Cecile Rotenberg

cecile
Cecile
Rotenberg
MA Fellow

Academic Interests: Protest movements in Nazi Germany; religious opposition to Nazism; Christian-Protestant theological arguments; historical perceptions of Nazism as neo-paganism; the development of religious resistance; theology of Protest.  

Cecile is an MA student in the Department of Comparative Religion at the Hebrew University of Jerusalem (HUJI), writing her thesis on "Religious Motivations Behind Christian-Protestant Protest Movements Against Nazism" under the supervision of Dr. Karma Ben Johanan.
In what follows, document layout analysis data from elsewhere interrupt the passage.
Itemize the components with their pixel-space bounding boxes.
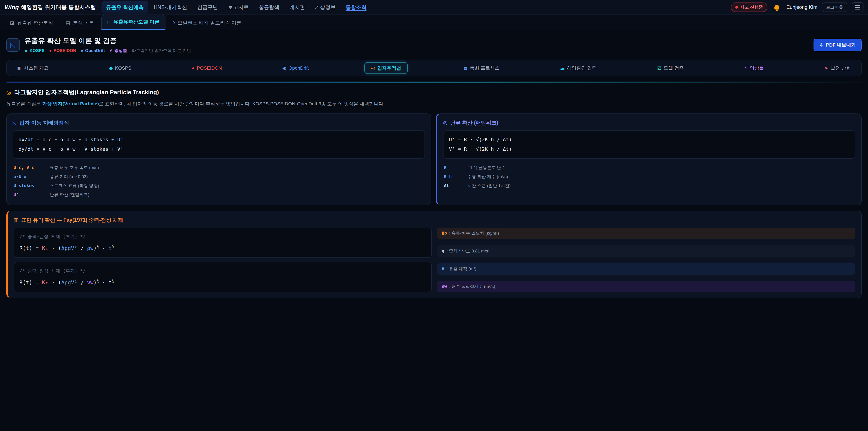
compass-icon: ◎ [6, 89, 11, 96]
legend-pill-volume: V : 유출 체적 (m³) [437, 263, 855, 275]
cloud-icon: ☁ [560, 65, 565, 71]
fay-legend: Δρ : 유류-해수 밀도차 (kg/m³) g : 중력가속도 9.81 m/… [437, 227, 855, 292]
user-name: Eunjeong Kim [786, 4, 817, 10]
page-subtitle: 라그랑지안 입자추적 이론 기반 [131, 48, 191, 54]
diamond-icon: ◆ [24, 48, 28, 53]
turbulence-equation-code: U' = R · √(2K_h / Δt) V' = R · √(2K_h / … [443, 130, 855, 159]
stab-model-validation[interactable]: ☑ 모델 검증 [652, 62, 689, 74]
turbulence-diffusion-card: ◎ 난류 확산 (랜덤워크) U' = R · √(2K_h / Δt) V' … [436, 114, 862, 206]
stab-particle-tracking[interactable]: ◎ 입자추적법 [364, 62, 408, 74]
main-content: ◎ 라그랑지안 입자추적법(Lagrangian Particle Tracki… [0, 88, 868, 312]
equation-cards-row: ◺ 입자 이동 지배방정식 dx/dt = U_c + α·U_w + U_st… [6, 114, 862, 206]
stab-system-overview[interactable]: ▣ 시스템 개요 [12, 62, 54, 74]
fay-formulas: /* 중력-관성 체제 (초기) */ R(t) = K₁ · (ΔρgV² /… [13, 227, 432, 292]
status-dot-icon [735, 6, 738, 8]
dot-icon: ● [81, 48, 83, 53]
stab-opendrift[interactable]: ◉ OpenDrift [277, 63, 314, 73]
governing-equation-card: ◺ 입자 이동 지배방정식 dx/dt = U_c + α·U_w + U_st… [6, 114, 431, 206]
app-title: 해양환경 위기대응 통합시스템 [21, 4, 96, 11]
virtual-particle-highlight: 가상 입자(Virtual Particle) [42, 101, 99, 106]
legend-pill-density: Δρ : 유류-해수 밀도차 (kg/m³) [437, 227, 855, 239]
incident-status-badge[interactable]: 사고 진행중 [731, 2, 767, 12]
nav-item-spill-prediction[interactable]: 유출유 확산예측 [101, 1, 148, 13]
nav-item-integrated-search[interactable]: 통합조회 [341, 1, 371, 13]
lightning-icon: ⚡ [744, 65, 747, 71]
stab-poseidon[interactable]: ● POSEIDON [187, 63, 227, 73]
fay-card-body: /* 중력-관성 체제 (초기) */ R(t) = K₁ · (ΔρgV² /… [13, 227, 855, 292]
legend-row: R [-1,1] 균등분포 난수 [443, 163, 855, 172]
governing-legend: U_c, V_c 표층 해류·조류 속도 (m/s) α·U_w 풍류 기여 (… [13, 163, 425, 199]
ruler-icon: ◺ [107, 19, 111, 25]
nav-item-aerial-search[interactable]: 항공탐색 [254, 1, 284, 13]
formula: R(t) = K₁ · (ΔρgV² / ρw)¼ · t½ [20, 245, 114, 251]
main-nav: 유출유 확산예측 HNS·대기확산 긴급구난 보고자료 항공탐색 게시판 기상정… [101, 1, 371, 13]
dot-icon: ● [49, 48, 52, 53]
tab-spill-analysis[interactable]: ◪ 유출유 확산분석 [4, 16, 59, 30]
page-tabbar: ◪ 유출유 확산분석 ▤ 분석 목록 ◺ 유출유확산모델 이론 ◊ 오일펜스 배… [0, 15, 868, 30]
badge-poseidon: ● POSEIDON [49, 48, 76, 53]
fay-spreading-card: ▥ 표면 유막 확산 — Fay(1971) 중력-점성 체제 /* 중력-관성… [6, 211, 862, 298]
tab-oilfence-theory[interactable]: ◊ 오일펜스 배치 알고리즘 이론 [167, 16, 247, 30]
turbulence-legend: R [-1,1] 균등분포 난수 K_h 수평 확산 계수 (m²/s) Δt … [443, 163, 855, 190]
bar-chart-icon: ▥ [13, 217, 19, 223]
page-header-text: 유출유 확산 모델 이론 및 검증 ◆ KOSPS ● POSEIDON ● O… [24, 36, 191, 54]
turbulence-card-title: ◎ 난류 확산 (랜덤워크) [443, 119, 855, 126]
lightning-icon: ⚡ [110, 48, 112, 53]
logo-wing-mark: Wing [4, 4, 19, 11]
logout-button[interactable]: 로그아웃 [822, 2, 847, 12]
nav-item-emergency-rescue[interactable]: 긴급구난 [193, 1, 222, 13]
target-icon: ◎ [443, 120, 447, 126]
section-intro: 유출유를 수많은 가상 입자(Virtual Particle)로 표현하며, … [6, 100, 862, 107]
formula: R(t) = K₂ · (ΔρgV² / νw)⅙ · t¼ [20, 280, 114, 285]
nav-item-reports[interactable]: 보고자료 [223, 1, 253, 13]
topnav-right: 사고 진행중 Eunjeong Kim 로그아웃 [731, 2, 864, 12]
legend-row: U' 난류 확산 (랜덤워크) [13, 190, 425, 199]
badge-ensemble: ⚡ 앙상블 [110, 48, 127, 54]
chart-icon: ◪ [10, 20, 14, 26]
legend-row: Δt 시간 스텝 (일반 1시간) [443, 181, 855, 190]
nav-item-hns-atmospheric[interactable]: HNS·대기확산 [149, 1, 192, 13]
governing-equation-code: dx/dt = U_c + α·U_w + U_stokes + U' dy/d… [13, 130, 425, 159]
nav-item-board[interactable]: 게시판 [285, 1, 309, 13]
nav-item-weather-info[interactable]: 기상정보 [310, 1, 340, 13]
grid-icon: ▦ [463, 65, 468, 71]
fay-card-title: ▥ 표면 유막 확산 — Fay(1971) 중력-점성 체제 [13, 217, 855, 223]
droplet-icon: ◊ [173, 20, 175, 26]
page-header: ◺ 유출유 확산 모델 이론 및 검증 ◆ KOSPS ● POSEIDON ●… [0, 30, 868, 59]
section-accent-rule [6, 82, 862, 83]
diamond-icon: ◆ [109, 65, 113, 71]
app-root: Wing 해양환경 위기대응 통합시스템 유출유 확산예측 HNS·대기확산 긴… [0, 0, 868, 431]
section-heading: ◎ 라그랑지안 입자추적법(Lagrangian Particle Tracki… [6, 88, 862, 96]
app-logo: Wing 해양환경 위기대응 통합시스템 [4, 4, 96, 11]
badge-opendrift: ● OpenDrift [81, 48, 105, 53]
stab-weathering-process[interactable]: ▦ 풍화 프로세스 [458, 62, 505, 74]
legend-row: U_stokes 스토크스 표류 (파랑 영향) [13, 181, 425, 190]
tab-model-theory[interactable]: ◺ 유출유확산모델 이론 [101, 15, 165, 30]
stab-roadmap[interactable]: ➤ 발전 방향 [819, 62, 856, 74]
list-icon: ▤ [66, 20, 70, 26]
stab-ensemble[interactable]: ⚡ 앙상블 [739, 62, 769, 74]
legend-row: U_c, V_c 표층 해류·조류 속도 (m/s) [13, 163, 425, 172]
fay-formula-gravity-inertia: /* 중력-관성 체제 (초기) */ R(t) = K₁ · (ΔρgV² /… [13, 227, 432, 258]
legend-pill-gravity: g : 중력가속도 9.81 m/s² [437, 245, 855, 257]
page-title: 유출유 확산 모델 이론 및 검증 [24, 36, 191, 45]
monitor-icon: ▣ [17, 65, 22, 71]
compass-icon: ◎ [371, 65, 375, 71]
legend-row: K_h 수평 확산 계수 (m²/s) [443, 172, 855, 181]
pdf-export-button[interactable]: ⇩ PDF 내보내기 [813, 39, 862, 51]
set-square-icon: ◺ [6, 38, 20, 52]
stab-kosps[interactable]: ◆ KOSPS [104, 63, 136, 73]
notification-bell-icon[interactable] [772, 2, 782, 12]
fay-formula-gravity-viscous: /* 중력-점성 체제 (후기) */ R(t) = K₂ · (ΔρgV² /… [13, 262, 432, 292]
badge-kosps: ◆ KOSPS [24, 48, 44, 53]
dot-icon: ● [192, 65, 195, 71]
governing-card-title: ◺ 입자 이동 지배방정식 [13, 119, 425, 126]
incident-status-label: 사고 진행중 [740, 4, 763, 10]
stab-ocean-environment[interactable]: ☁ 해양환경 입력 [555, 62, 602, 74]
menu-icon[interactable] [852, 2, 864, 12]
circled-dot-icon: ◉ [282, 65, 286, 71]
set-square-icon: ◺ [13, 120, 17, 126]
rocket-icon: ➤ [825, 65, 828, 71]
tab-analysis-list[interactable]: ▤ 분석 목록 [60, 16, 99, 30]
page-header-meta: ◆ KOSPS ● POSEIDON ● OpenDrift ⚡ 앙상블 라그랑… [24, 48, 191, 54]
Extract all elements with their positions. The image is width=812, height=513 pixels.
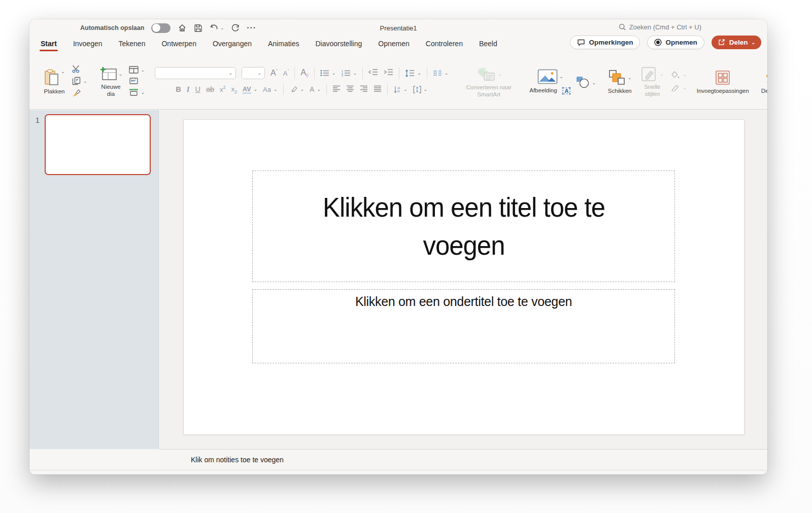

Her research - which is also supported by a fellowship of the Koebner Minerva Center - examines protest actions against the Nazis from 1933 to 1945, focusing on the Christian-Protestant religious ideas that motivated opposition - from a historical and intellectual perspective. It explores theological arguments against Nazism, the perception of Nazism as "neo-paganism" during the Nazi era and in the post-war period and shows how these views shaped the protestors' activism and Christian identity.

In 2023, she received The Sir Sigmund and Lady Hazel Sternberg Prize for Interfaith Understanding.   

Cecile is also a research assistant at the Koebner Center for the research project "Between Aliyah and Escape. Jewish Youth Movement and Zionist Education under the Nazi Regime and in pre-State Israel 1933-1945" funded by the DFG.